EU/3/14/1291 - orphan designation for treatment of gastric cancer

Gastric cancer is a cancer that starts in the stomach, generally in the glandular cells lining the inside of the stomach. Gastric cancer is often detected late as the early signs of the disease are the same as those of less serious stomach conditions (such as heartburn, gas and excessive belching). At a later stage, gastric cancer causes unexplained weight loss, loss of appetite and general decline in health. Bleeding can occur, leading to anaemia (low red blood cell counts). Men are about twice as likely to develop the disease as women.

Gastric cancer is a serious and life-threatening illness that is associated with shortened life expectancy.

At the time of designation, gastric cancer affected approximately 2.4 in 10,000 people in the European Union (EU). This was equivalent to a total of around 123,000 people*, and is below the ceiling for orphan designation, which is 5 people in 10,000. This is based on the information provided by the sponsor and the knowledge of the Committee for Orphan Medicinal Products (COMP).

*Disclaimer: For the purpose of the designation, the number of patients affected by the condition is estimated and assessed on the basis of data from the European Union (EU 28), Norway, Iceland and Liechtenstein. This represents a population of 511,100,000 (Eurostat 2014).

At the time of designation, some patients with gastric cancer were treated with surgery to remove part or the whole of the stomach. Chemotherapy (medicines to treat cancer) was generally used after surgery or on its own if surgery was not possible or the disease had spread to other parts of the body. Several chemotherapy medicines were authorised in the EU for use in gastric cancer, such as capecitabine, cisplatin, docetaxel, doxorubicin, epirubicin, 5-fluorouracil, mitomycin and trastuzumab. They were often used in combination.

The sponsor has provided sufficient information to show that rilotumumab might be of significant benefit for patients with gastric cancer because early clinical studies show that it may improve the survival of patients when used in combination with standard treatment.

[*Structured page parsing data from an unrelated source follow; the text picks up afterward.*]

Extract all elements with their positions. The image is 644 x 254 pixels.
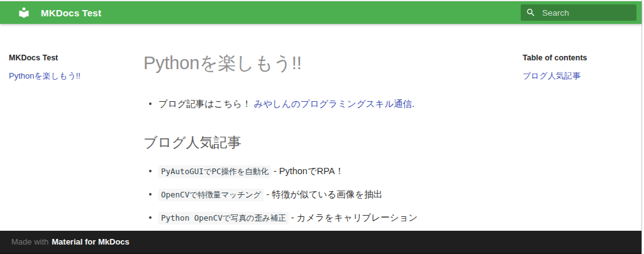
list-item: OpenCVで特徴量マッチング - 特徴が似ている画像を抽出 <box>143 189 508 201</box>
page: MKDocs Test MKDocs Test Pythonを楽しもう!! Py… <box>0 0 642 254</box>
content-area: MKDocs Test Pythonを楽しもう!! Pythonを楽しもう!! … <box>0 24 641 231</box>
blog-link[interactable]: みやしんのプログラミングスキル通信 <box>253 99 412 109</box>
article-text: - カメラをキャリブレーション <box>289 213 418 223</box>
toc-item-blog[interactable]: ブログ人気記事 <box>523 70 635 82</box>
section-title: ブログ人気記事 <box>143 133 508 152</box>
app-footer: Made with Material for MkDocs <box>0 231 641 254</box>
intro-list: ブログ記事はこちら！ みやしんのプログラミングスキル通信. <box>143 98 508 110</box>
article-text: - 特徴が似ている画像を抽出 <box>264 189 382 199</box>
page-title: Pythonを楽しもう!! <box>143 51 508 76</box>
search-input[interactable] <box>542 8 644 18</box>
search-icon <box>526 8 536 18</box>
left-sidebar-nav: MKDocs Test Pythonを楽しもう!! <box>0 24 135 231</box>
search-box[interactable] <box>521 4 636 21</box>
article-list: PyAutoGUIでPC操作を自動化 - PythonでRPA！ OpenCVで… <box>143 165 508 224</box>
table-of-contents: Table of contents ブログ人気記事 <box>523 24 641 231</box>
intro-text: ブログ記事はこちら！ <box>158 99 253 109</box>
intro-text-after: . <box>412 99 414 109</box>
footer-made-with: Made with <box>11 237 48 246</box>
app-header: MKDocs Test <box>0 1 641 24</box>
list-item: PyAutoGUIでPC操作を自動化 - PythonでRPA！ <box>143 165 508 177</box>
nav-item-python[interactable]: Pythonを楽しもう!! <box>9 70 128 82</box>
footer-theme-link[interactable]: Material for MkDocs <box>52 237 130 246</box>
list-item: ブログ記事はこちら！ みやしんのプログラミングスキル通信. <box>143 98 508 110</box>
article-code-label: Python OpenCVで写真の歪み補正 <box>158 212 289 224</box>
article-code-label: OpenCVで特徴量マッチング <box>158 189 264 201</box>
main-content: Pythonを楽しもう!! ブログ記事はこちら！ みやしんのプログラミングスキル… <box>135 24 523 231</box>
list-item: Python OpenCVで写真の歪み補正 - カメラをキャリブレーション <box>143 212 508 224</box>
article-code-label: PyAutoGUIでPC操作を自動化 <box>158 165 271 178</box>
toc-title: Table of contents <box>523 53 635 62</box>
article-text: - PythonでRPA！ <box>271 166 344 176</box>
site-logo-icon[interactable] <box>18 6 30 19</box>
nav-site-name: MKDocs Test <box>9 53 128 62</box>
site-title[interactable]: MKDocs Test <box>41 8 101 18</box>
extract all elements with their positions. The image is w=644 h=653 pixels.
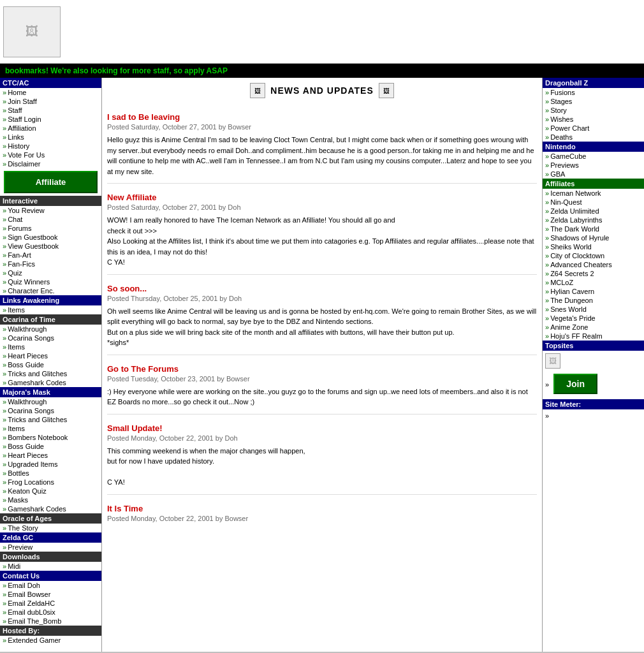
- sidebar-header-oracle: Oracle of Ages: [0, 513, 101, 524]
- sidebar-item-forums[interactable]: Forums: [0, 224, 101, 233]
- sidebar-item-midi[interactable]: Midi: [0, 562, 101, 571]
- sidebar-item-mm-masks[interactable]: Masks: [0, 495, 101, 504]
- sidebar-item-mm-upgraded[interactable]: Upgraded Items: [0, 460, 101, 469]
- sidebar-item-mm-bottles[interactable]: Bottles: [0, 469, 101, 478]
- right-item-shadows-hyrule[interactable]: Shadows of Hyrule: [543, 233, 644, 242]
- sidebar-item-email-dubl0six[interactable]: Email dubL0six: [0, 608, 101, 617]
- post-6-meta: Posted Monday, October 22, 2001 by Bowse…: [107, 515, 537, 522]
- sidebar-item-character-enc[interactable]: Character Enc.: [0, 286, 101, 295]
- marquee-bar: bookmarks! We're also looking for more s…: [0, 64, 644, 78]
- sidebar-item-extended-gamer[interactable]: Extended Gamer: [0, 636, 101, 645]
- sidebar-item-mm-frog[interactable]: Frog Locations: [0, 478, 101, 487]
- sidebar-item-oot-tricks[interactable]: Tricks and Glitches: [0, 369, 101, 378]
- right-item-stages[interactable]: Stages: [543, 97, 644, 106]
- banner-image: 🖼: [3, 6, 61, 57]
- sidebar-header-oot: Ocarina of Time: [0, 314, 101, 325]
- center-content: 🖼 NEWS AND UPDATES 🖼 I sad to Be leaving…: [102, 78, 542, 652]
- sidebar-item-mm-tricks[interactable]: Tricks and Glitches: [0, 415, 101, 424]
- right-header-site-meter: Site Meter:: [543, 399, 644, 409]
- sidebar-item-fan-art[interactable]: Fan-Art: [0, 251, 101, 260]
- right-item-gamecube[interactable]: GameCube: [543, 152, 644, 161]
- sidebar-item-view-guestbook[interactable]: View Guestbook: [0, 242, 101, 251]
- post-2-title: New Affiliate: [107, 193, 537, 202]
- sidebar-item-email-doh[interactable]: Email Doh: [0, 581, 101, 590]
- sidebar-item-mm-gameshark[interactable]: Gameshark Codes: [0, 504, 101, 513]
- sidebar-item-affiliation[interactable]: Affiliation: [0, 124, 101, 133]
- sidebar-item-oot-items[interactable]: Items: [0, 342, 101, 351]
- right-item-z64-secrets[interactable]: Z64 Secrets 2: [543, 269, 644, 278]
- sidebar-item-email-bowser[interactable]: Email Bowser: [0, 590, 101, 599]
- sidebar-item-mm-items[interactable]: Items: [0, 424, 101, 433]
- sidebar-item-vote[interactable]: Vote For Us: [0, 150, 101, 159]
- right-item-deaths[interactable]: Deaths: [543, 133, 644, 142]
- right-item-advanced-cheaters[interactable]: Advanced Cheaters: [543, 260, 644, 269]
- sidebar-item-home[interactable]: Home: [0, 88, 101, 97]
- site-meter-section: »: [543, 409, 644, 422]
- sidebar-item-mm-heart-pieces[interactable]: Heart Pieces: [0, 451, 101, 460]
- right-item-previews[interactable]: Previews: [543, 161, 644, 170]
- sidebar-item-oot-gameshark[interactable]: Gameshark Codes: [0, 378, 101, 387]
- sidebar-item-mm-walkthrough[interactable]: Walkthrough: [0, 397, 101, 406]
- right-item-the-dungeon[interactable]: The Dungeon: [543, 296, 644, 305]
- sidebar-item-quiz[interactable]: Quiz: [0, 268, 101, 277]
- right-item-hylian-cavern[interactable]: Hylian Cavern: [543, 287, 644, 296]
- right-item-zelda-labyrinths[interactable]: Zelda Labyrinths: [543, 216, 644, 224]
- post-4-meta: Posted Tuesday, October 23, 2001 by Bows…: [107, 375, 537, 383]
- sidebar-item-disclaimer[interactable]: Disclaimer: [0, 159, 101, 168]
- right-item-story[interactable]: Story: [543, 106, 644, 115]
- sidebar-item-sign-guestbook[interactable]: Sign Guestbook: [0, 233, 101, 242]
- sidebar-item-email-bomb[interactable]: Email The_Bomb: [0, 617, 101, 626]
- sidebar-item-join-staff[interactable]: Join Staff: [0, 97, 101, 106]
- right-header-topsites: Topsites: [543, 341, 644, 351]
- marquee-text: bookmarks! We're also looking for more s…: [5, 66, 228, 75]
- post-5-body: This comming weekend is when the major c…: [107, 446, 537, 488]
- sidebar-item-fan-fics[interactable]: Fan-Fics: [0, 260, 101, 268]
- sidebar-item-gc-preview[interactable]: Preview: [0, 543, 101, 552]
- right-item-snes-world[interactable]: Snes World: [543, 305, 644, 314]
- post-6: It Is Time Posted Monday, October 22, 20…: [107, 504, 537, 522]
- right-item-anime-zone[interactable]: Anime Zone: [543, 323, 644, 332]
- right-item-city-clocktown[interactable]: City of Clocktown: [543, 251, 644, 260]
- right-item-zelda-unlimited[interactable]: Zelda Unlimited: [543, 207, 644, 216]
- sidebar-header-mm: Majora's Mask: [0, 387, 101, 397]
- right-item-dark-world[interactable]: The Dark World: [543, 224, 644, 233]
- right-item-iceman[interactable]: Iceman Network: [543, 189, 644, 198]
- sidebar-item-oot-ocarina-songs[interactable]: Ocarina Songs: [0, 334, 101, 342]
- sidebar-item-mm-boss-guide[interactable]: Boss Guide: [0, 442, 101, 451]
- post-3-title: So soon...: [107, 284, 537, 293]
- sidebar-item-chat[interactable]: Chat: [0, 215, 101, 224]
- sidebar-item-staff-login[interactable]: Staff Login: [0, 115, 101, 124]
- post-2-body: WOW! I am really honored to have The Ice…: [107, 215, 537, 268]
- right-header-dbz: Dragonball Z: [543, 78, 644, 88]
- right-item-vegeta[interactable]: Vegeta's Pride: [543, 314, 644, 323]
- sidebar-item-mm-keaton[interactable]: Keaton Quiz: [0, 487, 101, 495]
- right-item-power-chart[interactable]: Power Chart: [543, 124, 644, 133]
- sidebar-item-oot-walkthrough[interactable]: Walkthrough: [0, 325, 101, 334]
- sidebar-item-staff[interactable]: Staff: [0, 106, 101, 115]
- sidebar-item-quiz-winners[interactable]: Quiz Winners: [0, 277, 101, 286]
- join-button[interactable]: Join: [553, 374, 597, 394]
- right-item-nin-quest[interactable]: Nin-Quest: [543, 198, 644, 207]
- news-header: 🖼 NEWS AND UPDATES 🖼: [107, 78, 537, 103]
- sidebar-item-mm-ocarina-songs[interactable]: Ocarina Songs: [0, 406, 101, 415]
- right-item-hoju[interactable]: Hoju's FF Realm: [543, 332, 644, 341]
- post-3-meta: Posted Thursday, October 25, 2001 by Doh: [107, 295, 537, 302]
- right-item-wishes[interactable]: Wishes: [543, 115, 644, 124]
- sidebar-item-oot-boss-guide[interactable]: Boss Guide: [0, 360, 101, 369]
- post-5: Small Update! Posted Monday, October 22,…: [107, 423, 537, 488]
- sidebar-item-oracle-story[interactable]: The Story: [0, 524, 101, 532]
- sidebar-item-oot-heart-pieces[interactable]: Heart Pieces: [0, 351, 101, 360]
- right-item-gba[interactable]: GBA: [543, 170, 644, 179]
- affiliate-button[interactable]: Affiliate: [4, 171, 98, 193]
- sidebar-item-links[interactable]: Links: [0, 133, 101, 142]
- right-item-fusions[interactable]: Fusions: [543, 88, 644, 97]
- sidebar-item-history[interactable]: History: [0, 142, 101, 150]
- right-item-sheiks-world[interactable]: Sheiks World: [543, 242, 644, 251]
- sidebar-item-mm-bombers[interactable]: Bombers Notebook: [0, 433, 101, 442]
- sidebar-item-you-review[interactable]: You Review: [0, 206, 101, 215]
- main-layout: CTC/AC Home Join Staff Staff Staff Login…: [0, 78, 644, 652]
- sidebar-item-la-items[interactable]: Items: [0, 305, 101, 314]
- sidebar-header-links-awakening: Links Awakening: [0, 295, 101, 305]
- right-item-mcloz[interactable]: MCLoZ: [543, 278, 644, 287]
- sidebar-item-email-zeldahc[interactable]: Email ZeldaHC: [0, 599, 101, 608]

This assumption will need to be confirmed at the time of marketing authorisation, in order to maintain the orphan status.

Rilotumumab is a monoclonal antibody (a type of protein) that has been designed to recognise and attach to a protein called 'human hepatocyte growth factor/scatter factor' (HGF/SF), which is involved in the growth and survival of cells. High levels of HGF have been found in some cancers including gastric cancer. By attaching to HGF, rilotumumab is expected to block its action, thereby slowing down the growth and spread of the cancer cells.

The effects of rilotumumab have been evaluated in experimental models.

At the time of submission of the application for orphan designation, clinical trials with rilotumumab in patients with gastric cancer were ongoing.

At the time of submission, rilotumumab was not authorised anywhere in the EU for gastric cancer. Orphan designation of rilotumumab had been granted in the United States for this condition.

In accordance with Regulation (EC) No 141/2000 of 16 December 1999, the COMP adopted a positive opinion on 12 June 2014 recommending the granting of this designation.

• the seriousness of the condition;
• the existence of alternative methods of diagnosis, prevention or treatment;
• either the rarity of the condition (affecting not more than 5 in 10,000 people in the EU) or insufficient returns on investment.

Designated orphan medicinal products are products that are still under investigation and are considered for orphan designation on the basis of potential activity. An orphan designation is not a marketing authorisation. As a consequence, demonstration of quality, safety and efficacy is necessary before a product can be granted a marketing authorisation.